───── Entries provided ─────
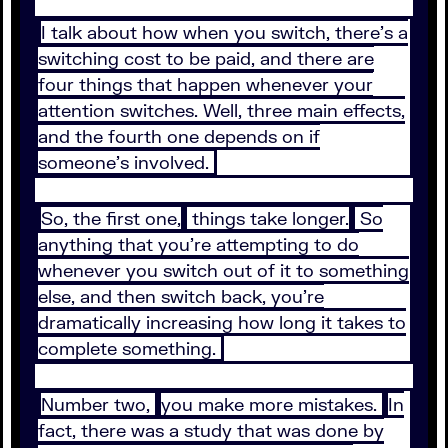
I talk about how when you switch, there's a
switching cost to be paid, and there are
four things that happen whenever your
attention switches. Well, three main effects,
and the fourth one depends on if
someone's involved.
So, the first one,
things take longer.
So
anything that you're attempting to do
whenever you switch out of it to something
else, and then switch back, you're
dramatically increasing how long it takes to
complete something.
Number two,
you make more mistakes.
In
fact, there was a study that was done by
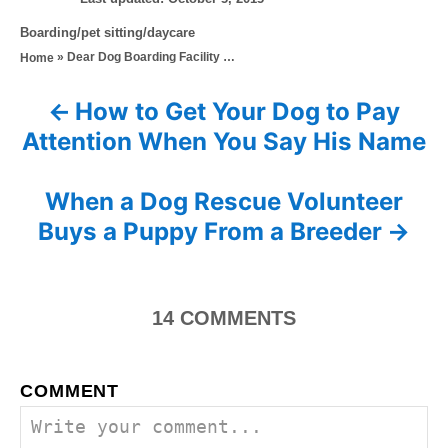
o
t
C
Boarding/pet sitting/daycare
s
h
a
»
Dear Dog Boarding Facility …
Home
t
o
t
e
r
e
d
How to Get Your Dog to Pay
P
g
o
Attention When You Say His Name
o
n
o
r
i
s
When a Dog Rescue Volunteer
e
s
Buys a Puppy From a Breeder
t
n
14
COMMENTS
a
v
COMMENT
i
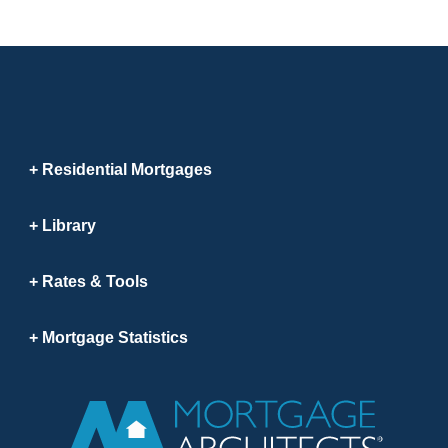
Residential Mortgages
Library
Rates & Tools
Mortgage Statistics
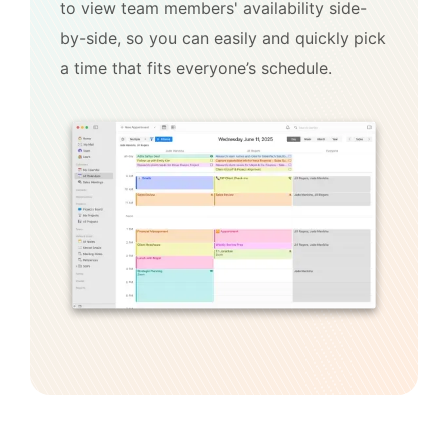
to view team members' availability side-
by-side, so you can easily and quickly pick
a time that fits everyone’s schedule.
─────
Exercise directions >>
Only the lines from the one with "So, the first" through the final line of the entries belong in the answer, set down exactly, with both ends included and no pictures.

Response below >>
So, the first one,
things take longer.
So
anything that you're attempting to do
whenever you switch out of it to something
else, and then switch back, you're
dramatically increasing how long it takes to
complete something.
Number two,
you make more mistakes.
In
fact, there was a study that was done by
o
t
C
Boarding/pet sitting/daycare
s
h
a
»
Dear Dog Boarding Facility …
Home
t
o
t
e
r
e
d
How to Get Your Dog to Pay
P
g
o
Attention When You Say His Name
o
n
o
r
i
s
When a Dog Rescue Volunteer
e
s
Buys a Puppy From a Breeder
t
n
14
COMMENTS
a
v
COMMENT
i
Residential Mortgages
Library
Rates & Tools
Mortgage Statistics
to view team members' availability side-
by-side, so you can easily and quickly pick
a time that fits everyone’s schedule.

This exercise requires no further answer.